MATERIALS PROVIDED =
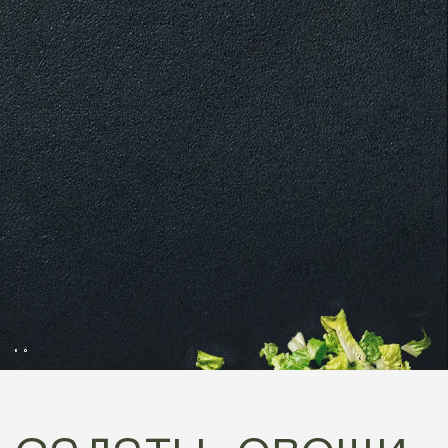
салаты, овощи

* * *

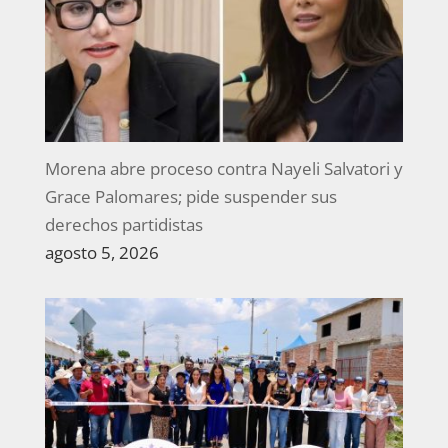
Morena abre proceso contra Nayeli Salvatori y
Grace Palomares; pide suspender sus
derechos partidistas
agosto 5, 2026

PROBLEM TO WORK ON = Your task for the entries above: copy exactly the span starting with the line with "Grace Palomares; pide suspender sus" and going on through the line with "agosto 5, 2026", both lines included, and nothing else.

TASK ANSWER =
Grace Palomares; pide suspender sus
derechos partidistas
agosto 5, 2026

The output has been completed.